Menurut Humas Pemkab Aceh Singkil, Kaldum, sejak sepekan lalu atau sebelum terjadinya aksi, tuntutan massa untuk  membongkar gereja yang dianggap ilegal sudah digaungkan. Sebab, pada 1979, ada perjanjian dari umat Nasrani mereka hanya membangun satu gereja dan empat undung-undung. Namun perlahan, jumlah rumah ibadah itu terus bertambah seiring waktu. Aspirasi dan desakan warga supaya Pemkab segera membongkar gereja yang  dianggap ilegal sudah disampaikan. Namun, karena  langkah Pemkab dianggap lamban, maka masyarakat yang tidak sabar langsung turun ke jalan. Buntut kerusuhan itu, sebuah gereja di Kecamatan Gunung Meriah dibakar massa, dua korban tewas dan empat luka-luka.

Akibat kerusuhan tersebut, sehari setelahnya atau tepatnya pada 13 Oktober sekitar 8.000 warga Kristen di Kabupaten Aceh Singkil mengungsi. Pendeta Gereja Protestan Pakpak Dairi di Kabupaten Aceh Singkil, Erde Berutu, mengatakan konsentrasi pengungsi terbesar ada di Desa Seragih, Kecamatan Manduamas di Tapanuli Tengah, Sumatera Utara, yang menampung sekitar 6.000 orang. Sisanya di Desa Sibagindar, Kecamatan Pagindar, Pakpak Bharat, Sumatera Utara. Warga, baru akan kembali dari pengungsian setelah pemerintah memberi jaminan bahwa mereka bisa beribadah di gereja seperti biasa. Kasus  ini bukan pertama kalinya, warga juga pernah mengalami peristiwa serupa, terjadi pada tahun 1979, 2001, dan 2012.
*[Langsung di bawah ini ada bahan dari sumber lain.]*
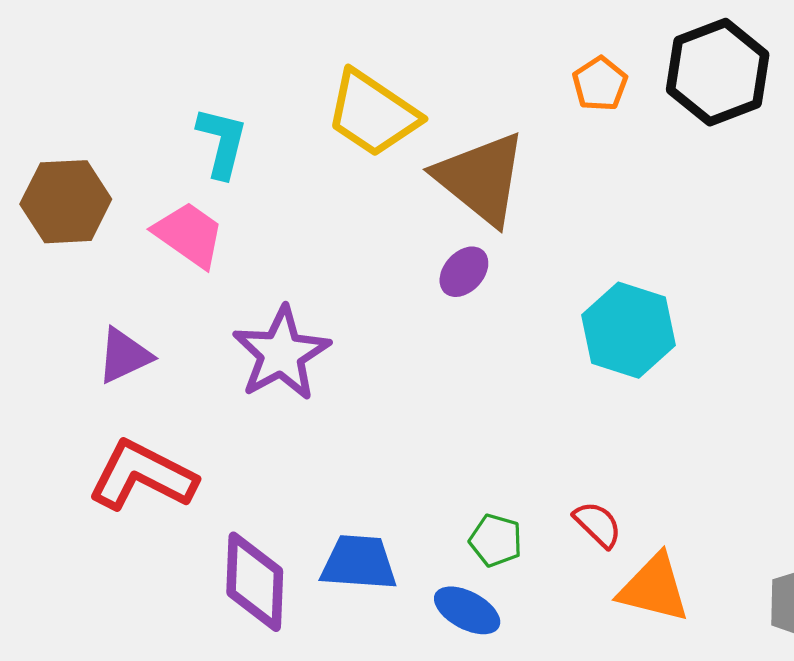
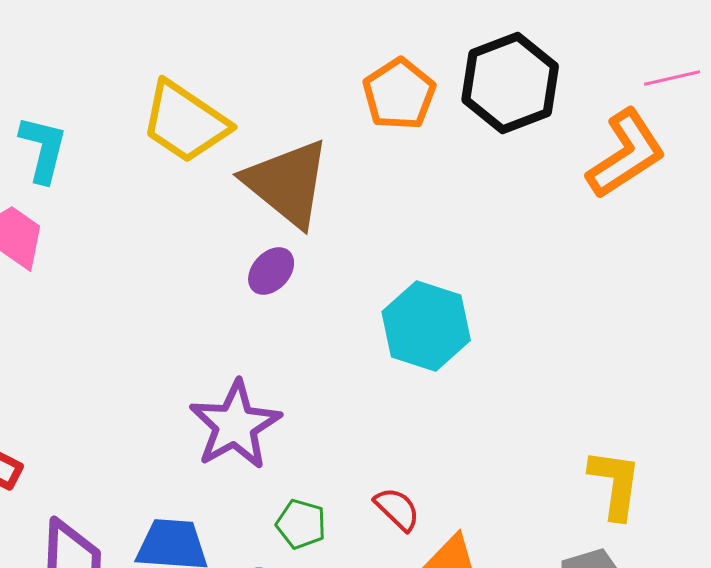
orange pentagon: (600, 84) -> (399, 94), size x1.4
purple star: (281, 353) -> (235, 425), moved

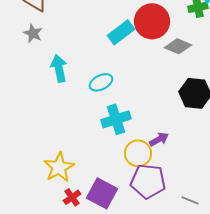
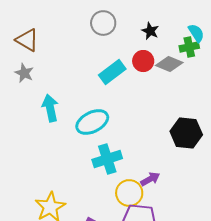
red circle: (152, 21) -> (143, 61), size x0.6
gray diamond: (178, 46) -> (169, 64), moved
cyan ellipse: (101, 82) -> (92, 122), size x1.4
Saat ini situasi di lapangan, tidak ada gejolak lagi, tapi mereka masih ketakutan karena tidak ada kejelasan keamanan dari perlindungan yang diberikan oleh negara. Mereka, pemerintah  mengatakan aman, aman, tapi bagi jemaat kami, aman itu artinya ada kepastian. Aman bukan secara fisik, tapi nyaman ibadah kami boleh berlangsung di sana, dan gereja kami boleh beribadah di sana.

Sementara itu, Wakil Ketua Setara Institute Bonar Tigor Naipospos mengatakan terjadinya bentrokan dan pembakaran gereja di Aceh Singkil  terjadi karena  banyak faktor, bukan hanya intoleransi. Secara historis,  kawasan Aceh Singkil yang berada di daerah perbatasan Aceh dan Sumatera Utara adalah daerah perkebunan yang menarik banyak pendatang untuk bekerja di sana. Jumlah pendatang  yang beragama Kristen sekitar 14 ribu, hal ini  menimbulkan persaingan ekonomi antara suku Pakpak dan suku Singkil.

Dalam jumpa pers pada Selasa, 13 Oktober sore di Jakarta, Persekutuan Gereja-gereja di Indonesia (PGI),    memprihatinkan dan mengutuk keras pembakaran gereja yang dilakukan sekelompok orang, karena tindakan itu telah menimbulkan rasa tidak aman bagi warga di Aceh Singkil. Ada dua gereja yang dibakar oleh sekelompok orang yang mengatasnamakan agama. Kepala Humas PGI, Jerry Sumampouw mengatakan, kedua gereja itu, yaitu gereja HKI dan satu gereja Katolik yang belum diketahui namanya, terletak di Desa Sukamakmur, Kecamatan Gunung Meriah, Aceh Singkil.  Pembakaran gereja  diawali tuntutan sekelompok orang yang menamakan diri Pemuda Peduli Islam (PPI) Aceh Singkil. Mereka, menuntut agar pemerintah Aceh Singkil membongkar semua gereja yang tidak berizin di wilayah itu.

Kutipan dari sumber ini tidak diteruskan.